Friday, June 27, 2008

Obama & McCain Pander---Barry on Principle & Johnny on Policyy

John Dickerson has an update on his previous piece which moved me to blog on the usual one-sided MSM take on Dem/Repub chicanery---Repubs are at fault, Dems not mentioned. Now John gets it right on the panderfest---McCain on the existential policy change re offshore drilling, Obamessiah on the essential character defect of breaking a promise on public funding::
But the two changes of heart this week illustrate that there's a difference between changing your policy position and breaking a promise. McCain's altered stance on drilling (and the windfall profits tax) opens him up to charges that he's pandering and has no core principles. The damage his drilling plan might do to the environment recedes as a secondary critique. When Obama first reacted to McCain's proposal, he never mentioned the environment, but framed it as a weakness of leadership: "It's another example of short-term political posturing from Washington, not the long-term leadership we need to solve our dependence on oil."
But if these flip-flops reflect character attributes, then it's Obama who emerges more vulnerable. Breaking a promise is a problem of a higher order than changing a policy position. Our mothers told us not to break promises; they were silent on the question of drilling.

Read the whole piece to understand how Dickerson believes that Barry Hussein-O is an opportunist rather than an agent for REAL change.
WaPo's Krauthammer has a less benign view of Barry & this crushing verdict on a squishy-soft mainstream media puppy-love infatuation with Obama:
Normally, flip-flopping presidential candidates have to worry about the press. Not Obama. After all, this is a press corps that heard his grandiloquent Philadelphia speech -- designed to rationalize why "I can no more disown [Jeremiah Wright] than I can disown my white grandmother" -- then wiped away a tear and hailed him as the second coming of Abraham Lincoln. Three months later, with Wright disowned, grandma embraced and the great "race speech" now inoperative, not a word of reconsideration is heard from his media acolytes.

Worry about the press? His FISA flip-flop elicited a few grumbles from lefty bloggers, but hardly a murmur from the mainstream press. Remember his pledge to stick to public financing? Now flush with cash, he is the first general-election candidate since Watergate to opt out. Some goo-goo clean-government types chided him, but the mainstream editorialists who for years had been railing against private financing as hopelessly corrupt and corrupting evinced only the mildest of disappointment.

Indeed, the New York Times expressed a sympathetic understanding of Obama's about-face by buying his preposterous claim that it was a preemptive attack on McCain's 527 independent expenditure groups -- notwithstanding the fact that (a) as Politico's Jonathan Martin notes, "there are no serious anti-Obama 527s in existence nor are there any immediate plans to create such a group" and (b) the only independent ad of any consequence now running in the entire country is an AFSCME-MoveOn.org co-production savaging McCain.

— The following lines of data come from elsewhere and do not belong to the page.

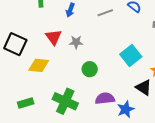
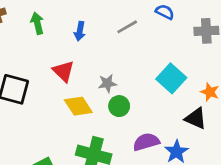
gray star: (76, 42) -> (107, 83), moved
yellow diamond: (39, 65) -> (78, 106), moved, turned 60

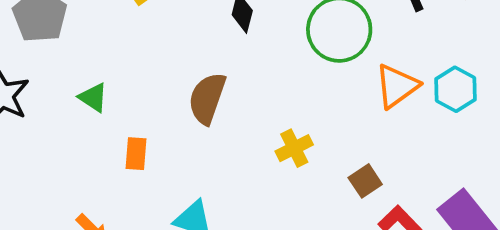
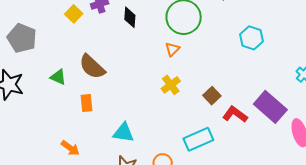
orange triangle: (397, 86) -> (172, 49), moved, size x0.6
brown semicircle: (207, 98) -> (92, 67), moved, turned -56

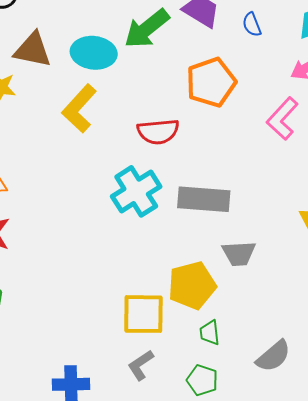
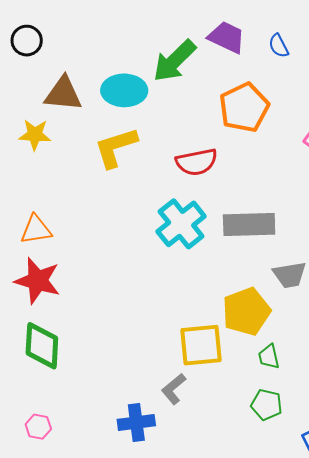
yellow L-shape: (79, 108) -> (116, 147), turned 36
gray L-shape: (141, 365) -> (174, 389), moved

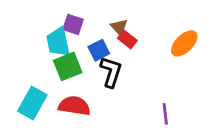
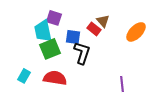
brown triangle: (119, 27) -> (103, 21), moved
blue square: (99, 50) -> (73, 37), turned 35
cyan rectangle: (32, 103) -> (24, 76), size x0.6

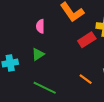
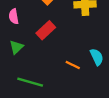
red rectangle: (87, 40) -> (46, 30), moved

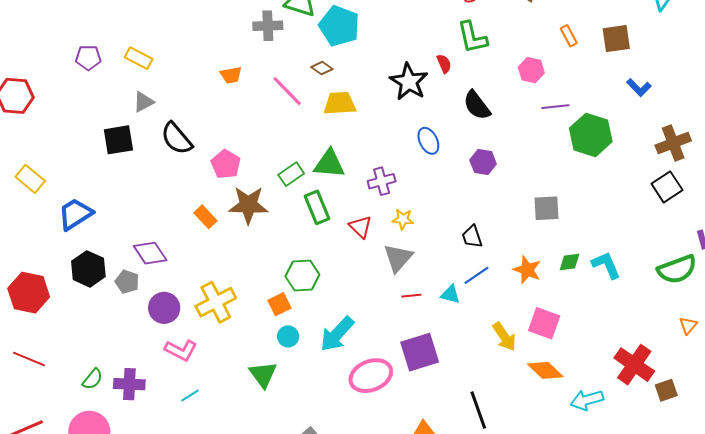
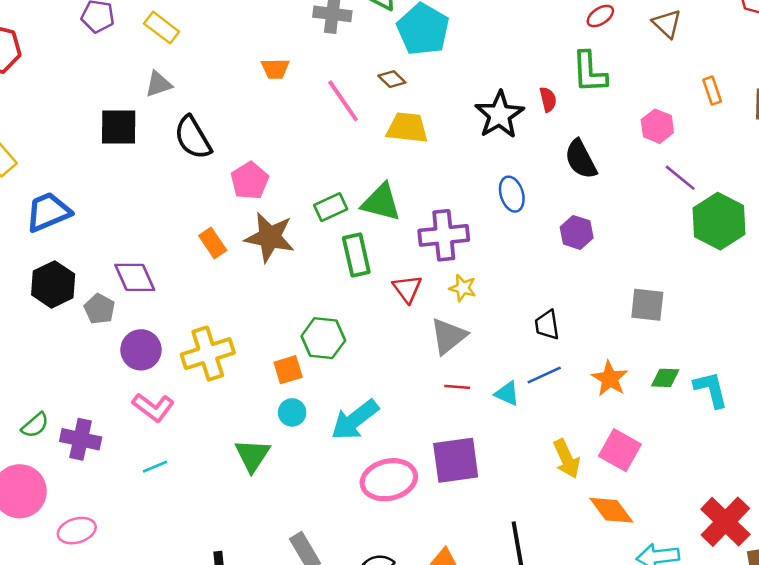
purple line: (555, 107) -> (680, 178), turned 36
purple cross: (382, 181) -> (444, 235), size x1.4

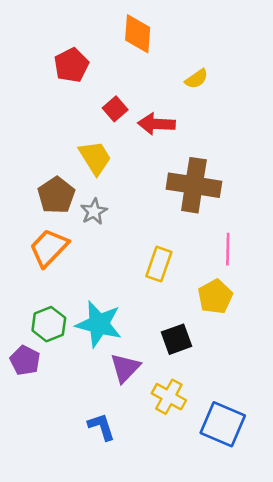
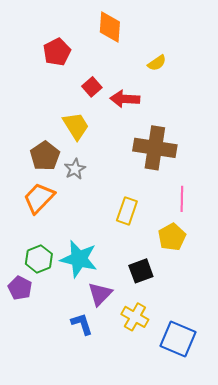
blue L-shape: (101, 427) -> (82, 324), moved

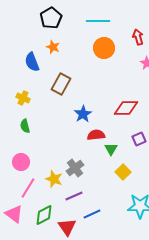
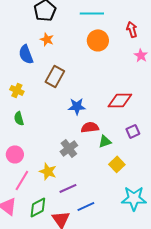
blue star: (83, 114) -> (77, 106), turned 30
green triangle: (111, 149) -> (105, 141), turned 40
gray cross: (75, 168) -> (69, 148), moved

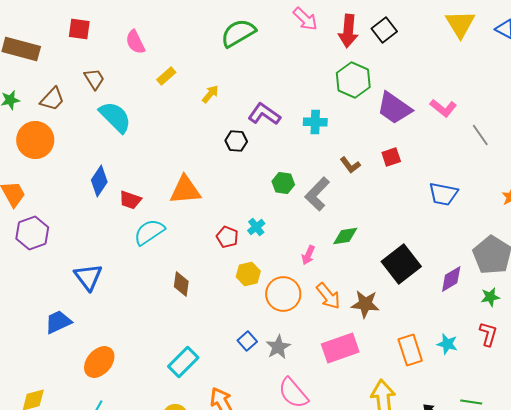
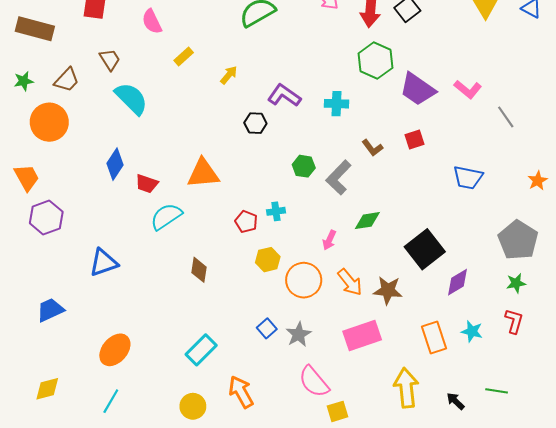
cyan cross: (256, 227) -> (276, 211), turned 30
blue triangle: (88, 277) -> (104, 263), turned 48
purple diamond: (451, 279) -> (458, 282), moved
blue trapezoid: (58, 322) -> (50, 310), moved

True, Obama's U-turn on public financing was not done for ideological reasons, it was done for Willie Sutton reasons: That's where the money is. It nonetheless betrayed a principle that so many in the press claimed to hold dear.

As public financing is not a principle dear to me, I am hardly dismayed by Obama's abandonment of it. Nor am I disappointed in the least by his other calculated and cynical repositionings. I have never had any illusions about Obama. I merely note with amazement that his media swooners seem to accept his every policy reversal with an equanimity unseen since the Daily Worker would change the party line overnight -- switching sides in World War II, for example -- whenever the wind from Moscow changed direction.

The truth about Obama is uncomplicated. He is just a politician (though of unusual skill and ambition). The man who dared say it plainly is the man who knows Obama all too well. "He does what politicians do," explained Jeremiah Wright.

When it's time to throw campaign finance reform, telecom accountability, NAFTA renegotiation or Jeremiah Wright overboard, Obama is not sentimental. He does not hesitate. He tosses lustily.

Why, the man even tossed his own grandmother overboard back in Philadelphia -- only to haul her back on deck now that her services are needed. Yesterday, granny was the moral equivalent of the raving Reverend Wright. Today, she is a featured prop in Obama's fuzzy-wuzzy get-to-know-me national TV ad.

Not a flinch. Not a flicker. Not a hint of shame. By the time he's finished, Obama will have made the Clintons look scrupulous.

Re Obama, the MSM has accepted the two Communist mantras that old-time SDS Commie Mark Rudd told me when he was my houseguest in Ann Arbor almost forty years ago:

"No Fault on the Left" and

"Dare to Cheat, Dare to Win."

Barry has certainly assimilated that Marxist/Leninist catechism verbatim.